» **What to produce**: Work through the lines of the material below, note those with the word "boxes", and give their number, nothing else.
----
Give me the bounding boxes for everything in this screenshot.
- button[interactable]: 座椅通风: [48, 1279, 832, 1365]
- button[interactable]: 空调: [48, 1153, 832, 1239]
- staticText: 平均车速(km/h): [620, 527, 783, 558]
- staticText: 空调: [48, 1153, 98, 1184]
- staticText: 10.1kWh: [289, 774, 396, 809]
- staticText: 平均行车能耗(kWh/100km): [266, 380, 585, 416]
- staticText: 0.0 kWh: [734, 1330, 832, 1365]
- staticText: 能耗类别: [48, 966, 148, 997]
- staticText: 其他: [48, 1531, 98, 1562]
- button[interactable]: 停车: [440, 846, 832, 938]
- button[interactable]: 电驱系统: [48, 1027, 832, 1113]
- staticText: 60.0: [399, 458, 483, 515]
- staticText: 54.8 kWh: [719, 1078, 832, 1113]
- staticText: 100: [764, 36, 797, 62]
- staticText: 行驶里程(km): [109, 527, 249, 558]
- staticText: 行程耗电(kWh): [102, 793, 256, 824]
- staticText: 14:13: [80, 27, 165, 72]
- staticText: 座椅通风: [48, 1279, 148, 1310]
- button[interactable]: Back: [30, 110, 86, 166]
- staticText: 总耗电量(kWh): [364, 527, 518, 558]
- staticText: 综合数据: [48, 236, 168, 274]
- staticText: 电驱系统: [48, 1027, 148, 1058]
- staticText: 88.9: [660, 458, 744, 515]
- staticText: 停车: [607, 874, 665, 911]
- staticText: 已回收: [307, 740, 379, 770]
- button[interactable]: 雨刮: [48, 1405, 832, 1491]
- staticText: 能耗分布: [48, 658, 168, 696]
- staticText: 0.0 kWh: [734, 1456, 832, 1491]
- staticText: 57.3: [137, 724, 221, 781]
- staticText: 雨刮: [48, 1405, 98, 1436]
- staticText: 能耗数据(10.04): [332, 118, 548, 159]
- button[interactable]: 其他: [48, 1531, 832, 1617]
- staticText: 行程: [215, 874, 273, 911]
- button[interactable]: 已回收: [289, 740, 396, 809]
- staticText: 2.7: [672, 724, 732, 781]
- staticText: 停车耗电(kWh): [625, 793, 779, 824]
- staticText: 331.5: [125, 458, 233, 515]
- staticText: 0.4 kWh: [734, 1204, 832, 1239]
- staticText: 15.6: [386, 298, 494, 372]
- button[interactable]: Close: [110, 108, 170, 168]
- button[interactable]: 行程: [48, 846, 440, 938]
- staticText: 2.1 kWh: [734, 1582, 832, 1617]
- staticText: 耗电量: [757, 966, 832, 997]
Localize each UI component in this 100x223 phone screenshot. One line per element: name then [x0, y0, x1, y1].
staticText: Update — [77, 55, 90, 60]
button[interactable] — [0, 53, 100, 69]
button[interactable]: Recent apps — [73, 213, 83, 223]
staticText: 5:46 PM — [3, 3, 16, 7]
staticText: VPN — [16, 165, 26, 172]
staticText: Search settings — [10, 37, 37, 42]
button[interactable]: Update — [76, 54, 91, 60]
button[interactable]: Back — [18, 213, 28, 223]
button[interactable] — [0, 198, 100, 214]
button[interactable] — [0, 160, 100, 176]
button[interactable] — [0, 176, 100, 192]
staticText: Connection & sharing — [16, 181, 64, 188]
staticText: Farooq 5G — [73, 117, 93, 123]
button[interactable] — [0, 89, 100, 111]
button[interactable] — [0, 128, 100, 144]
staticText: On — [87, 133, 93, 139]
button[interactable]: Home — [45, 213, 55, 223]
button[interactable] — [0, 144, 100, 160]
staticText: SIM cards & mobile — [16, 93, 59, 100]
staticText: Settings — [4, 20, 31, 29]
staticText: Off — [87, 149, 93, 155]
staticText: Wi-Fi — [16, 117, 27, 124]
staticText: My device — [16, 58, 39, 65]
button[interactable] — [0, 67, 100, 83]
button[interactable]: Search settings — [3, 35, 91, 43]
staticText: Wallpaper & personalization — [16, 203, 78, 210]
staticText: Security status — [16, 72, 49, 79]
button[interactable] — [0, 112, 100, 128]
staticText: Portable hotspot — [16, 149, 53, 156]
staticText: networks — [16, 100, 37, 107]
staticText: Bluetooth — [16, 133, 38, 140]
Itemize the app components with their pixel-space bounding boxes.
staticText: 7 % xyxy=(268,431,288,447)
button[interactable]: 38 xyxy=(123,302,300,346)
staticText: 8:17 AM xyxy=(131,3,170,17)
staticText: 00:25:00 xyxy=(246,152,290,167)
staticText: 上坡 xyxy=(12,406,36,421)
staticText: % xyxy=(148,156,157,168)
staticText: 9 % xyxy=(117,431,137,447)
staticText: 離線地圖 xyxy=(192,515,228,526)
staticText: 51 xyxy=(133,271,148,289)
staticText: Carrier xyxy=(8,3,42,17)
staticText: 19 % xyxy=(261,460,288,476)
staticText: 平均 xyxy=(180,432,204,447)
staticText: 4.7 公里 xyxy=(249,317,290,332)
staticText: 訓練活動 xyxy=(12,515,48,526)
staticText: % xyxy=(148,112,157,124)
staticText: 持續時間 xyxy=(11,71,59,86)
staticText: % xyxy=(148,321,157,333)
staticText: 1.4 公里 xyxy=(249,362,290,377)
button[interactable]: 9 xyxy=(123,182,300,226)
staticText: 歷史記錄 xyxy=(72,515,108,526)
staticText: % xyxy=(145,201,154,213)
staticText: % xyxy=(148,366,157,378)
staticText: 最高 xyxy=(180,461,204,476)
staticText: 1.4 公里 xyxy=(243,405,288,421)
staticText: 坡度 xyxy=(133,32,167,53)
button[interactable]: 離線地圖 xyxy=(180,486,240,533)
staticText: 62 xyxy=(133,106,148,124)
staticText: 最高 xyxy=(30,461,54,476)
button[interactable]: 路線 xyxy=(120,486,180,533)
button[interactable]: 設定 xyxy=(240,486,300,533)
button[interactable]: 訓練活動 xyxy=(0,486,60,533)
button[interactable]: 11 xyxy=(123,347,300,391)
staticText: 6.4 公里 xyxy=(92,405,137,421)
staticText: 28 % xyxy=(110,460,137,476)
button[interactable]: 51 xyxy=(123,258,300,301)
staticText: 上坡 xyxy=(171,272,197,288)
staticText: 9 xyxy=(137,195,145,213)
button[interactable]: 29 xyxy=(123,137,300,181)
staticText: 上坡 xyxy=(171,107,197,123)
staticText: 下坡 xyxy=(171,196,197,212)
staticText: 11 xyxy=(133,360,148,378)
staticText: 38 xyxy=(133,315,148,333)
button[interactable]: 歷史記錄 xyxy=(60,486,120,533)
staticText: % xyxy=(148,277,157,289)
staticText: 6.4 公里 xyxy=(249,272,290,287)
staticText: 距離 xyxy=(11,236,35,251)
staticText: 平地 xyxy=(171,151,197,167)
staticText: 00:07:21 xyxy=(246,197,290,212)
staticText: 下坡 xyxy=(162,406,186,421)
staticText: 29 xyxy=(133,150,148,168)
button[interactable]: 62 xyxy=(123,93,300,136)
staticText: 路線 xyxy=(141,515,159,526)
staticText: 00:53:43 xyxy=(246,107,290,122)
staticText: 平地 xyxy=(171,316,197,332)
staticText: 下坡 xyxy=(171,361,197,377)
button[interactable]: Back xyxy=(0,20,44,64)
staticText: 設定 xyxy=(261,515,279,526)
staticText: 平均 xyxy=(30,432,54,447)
----
» **Exercise result**: 2